Through their free programming – yes, free – Gilda’s Club Metro Detroit is able to help the thousands of people who come to the clubhouse each year, for both those with cancer and their family and friends.
Brown knows how vital that support can be. She lost her mom to cancer when she was in her early twenties and watched her second husband go through cancer, which he successfully beat.
“I didn’t know about Gilda’s Club then, but I can only imagine what it would have meant to my kids to have the children’s programming that we have and certainly me as a caregiver,” she said.
With over 10,000 members, that’s a lot of people to affect, and serving those people is Brown’s favorite part of the job. Being able to stay connected to the community was another draw of working in the non-profit world for Brown, and something she knew well. Before running the non-profit – which she’s done since 2012 – the Bloomfield Township resident worked in journalism at the Detroit Free Press and Detroit News for almost 25 years as both a reporter and an editor – with a brief pit stop at the Make-A-Wish Foundation of Michigan in between.

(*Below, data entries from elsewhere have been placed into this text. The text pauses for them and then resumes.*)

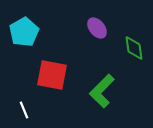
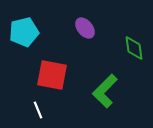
purple ellipse: moved 12 px left
cyan pentagon: rotated 16 degrees clockwise
green L-shape: moved 3 px right
white line: moved 14 px right
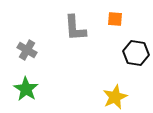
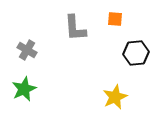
black hexagon: rotated 15 degrees counterclockwise
green star: moved 2 px left; rotated 15 degrees clockwise
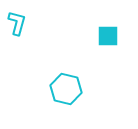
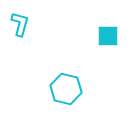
cyan L-shape: moved 3 px right, 1 px down
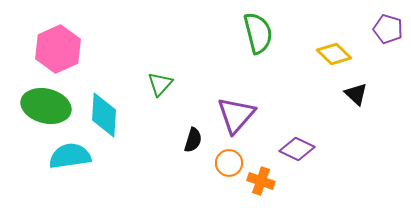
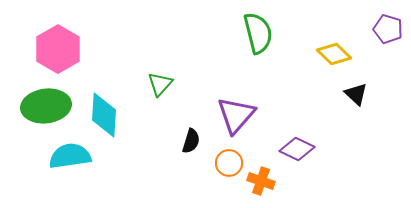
pink hexagon: rotated 6 degrees counterclockwise
green ellipse: rotated 21 degrees counterclockwise
black semicircle: moved 2 px left, 1 px down
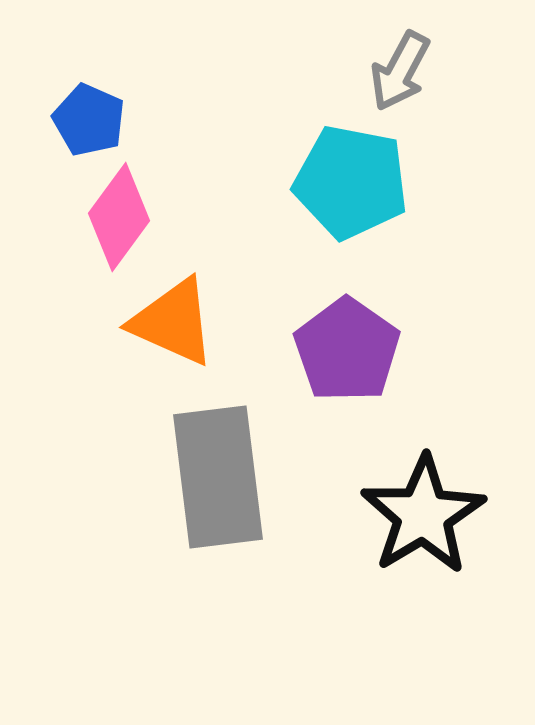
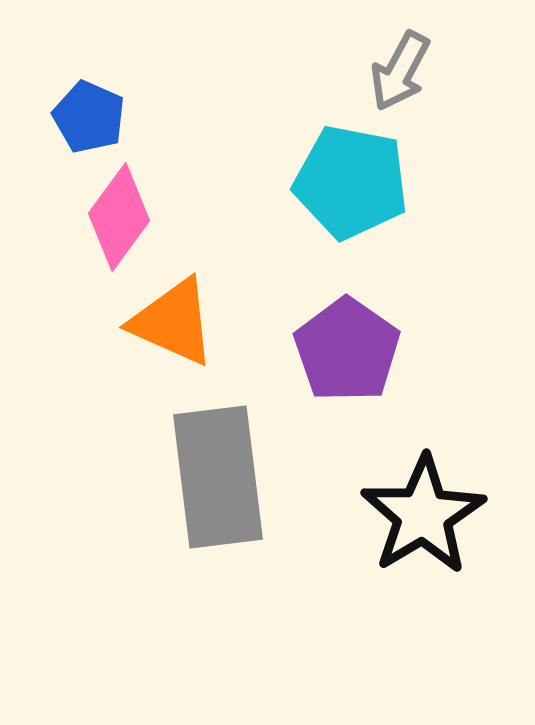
blue pentagon: moved 3 px up
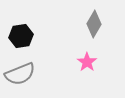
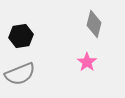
gray diamond: rotated 16 degrees counterclockwise
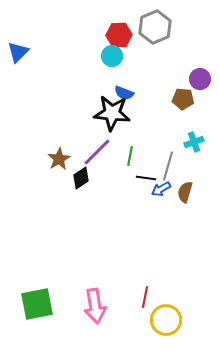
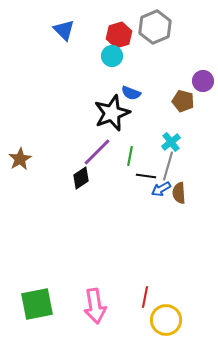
red hexagon: rotated 15 degrees counterclockwise
blue triangle: moved 46 px right, 22 px up; rotated 30 degrees counterclockwise
purple circle: moved 3 px right, 2 px down
blue semicircle: moved 7 px right
brown pentagon: moved 2 px down; rotated 10 degrees clockwise
black star: rotated 27 degrees counterclockwise
cyan cross: moved 23 px left; rotated 18 degrees counterclockwise
brown star: moved 39 px left
black line: moved 2 px up
brown semicircle: moved 6 px left, 1 px down; rotated 20 degrees counterclockwise
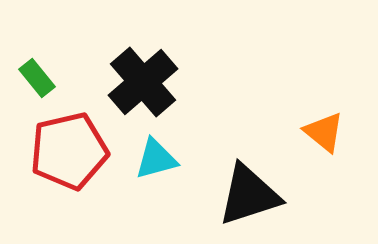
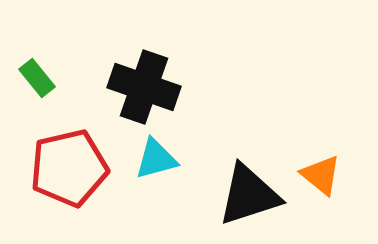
black cross: moved 1 px right, 5 px down; rotated 30 degrees counterclockwise
orange triangle: moved 3 px left, 43 px down
red pentagon: moved 17 px down
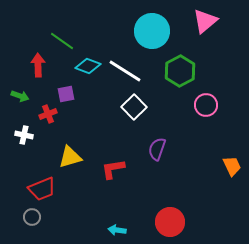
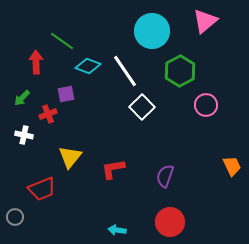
red arrow: moved 2 px left, 3 px up
white line: rotated 24 degrees clockwise
green arrow: moved 2 px right, 2 px down; rotated 114 degrees clockwise
white square: moved 8 px right
purple semicircle: moved 8 px right, 27 px down
yellow triangle: rotated 35 degrees counterclockwise
gray circle: moved 17 px left
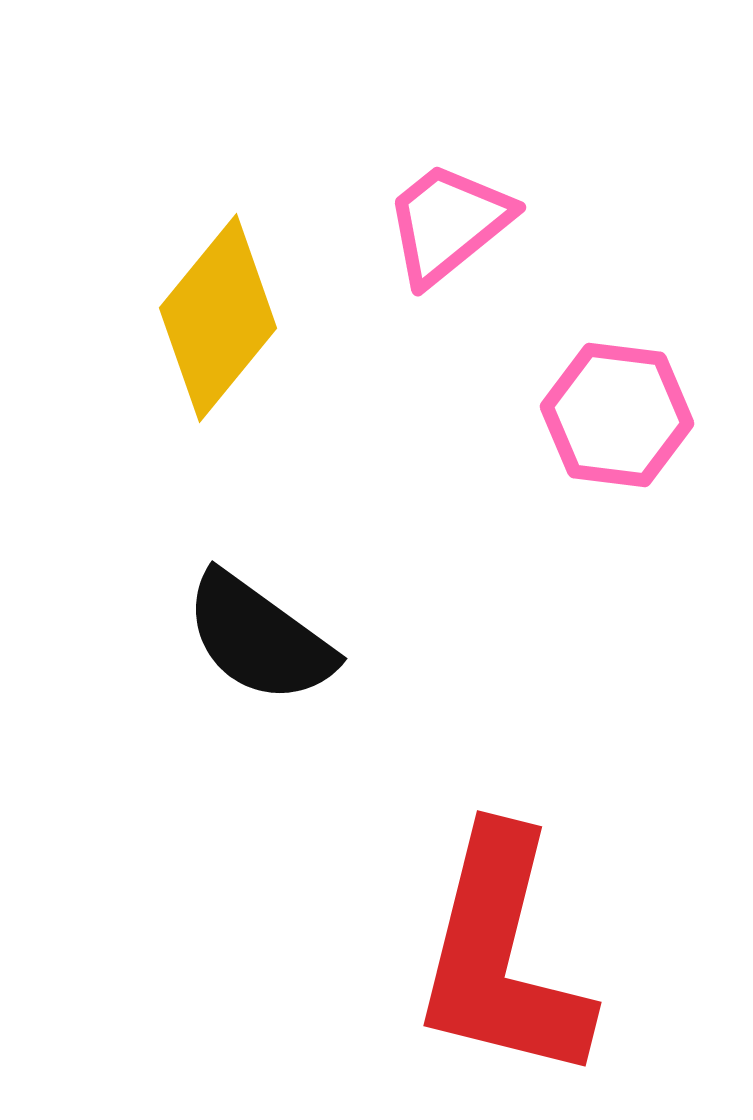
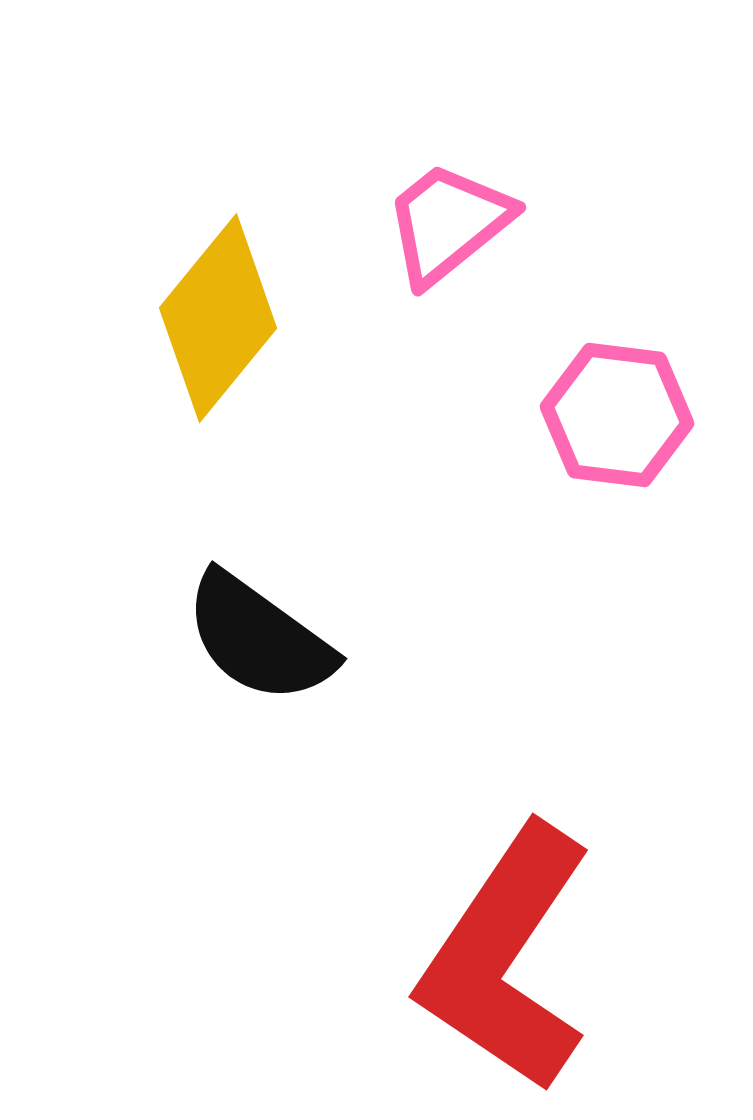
red L-shape: moved 4 px right, 2 px down; rotated 20 degrees clockwise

Her years in journalism helped prepare her for her current role more than one might think. Those years in the newsroom helped her become an excellent communicator, a skill needed in any role, and gave her fact-checking skills and the ability to explain herself well.
“I think I’ll always be a journalist, not a former journalist – you’re always a journalist –it gets under your skin,” Brown said. “It absolutely prepared me at being able to interact with the community, understand the community and the differences in our community. We have such a diverse community in every way and journalism certainly helped me to understand that.”
Under her leadership, Gilda’s Club Metro Detroit is now more financially stable than when she entered the position. For the first time they own their clubhouse. Her next goal is to accomplish more program growth to make sure they are serving as many people as possible and continue to have an impact on the community.
She also hopes to have an impact on her staff and help them build careers at Gilda’s Club Metro Detroit. Brown knows non-profits aren’t necessarily known for building careers, but she wants to change that.
“My job is to make sure that our staff feels confident in their careers here, that they can build a career, that they can support a family with their career. And watching them grow is truly an extraordinary part of my job,” she said.
With all she’s been able to accomplish in her six years in the position, Brown plans on staying in the role as long as she’s making a difference and that they are growing.
“I would like to stay here as long as they’ll have me,” Brown said. “I love it.”